*** Opening SOURCE DATA ***

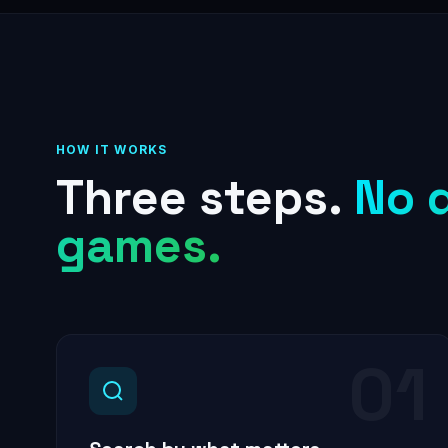
HOW IT WORKS
Three steps.
No 
games.
01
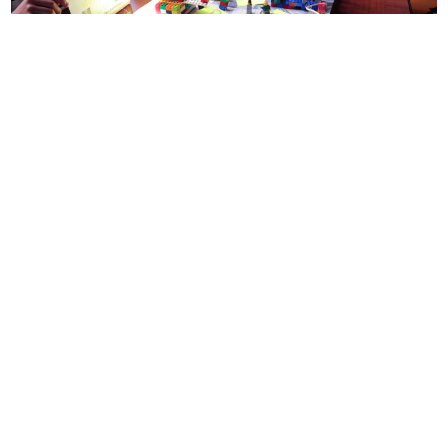
Can video games form the basis of a school curriculum?
Founded by game designers in New York City, Institute of Play
pioneers new models of learning and engagement rooted in the
principles of game design.
Advocacy
CONNECT WITH US
currystonefdn
CURRYSTONEFDN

*** Closing SOURCE DATA ***

# PROBLEM STATEMENT
Each line from the one containing "pioneers new models" to the last line of the material above should be reproduced word for word, with nothing added.

# TASK RESPONSE
pioneers new models of learning and engagement rooted in the
principles of game design.
Advocacy
CONNECT WITH US
currystonefdn
CURRYSTONEFDN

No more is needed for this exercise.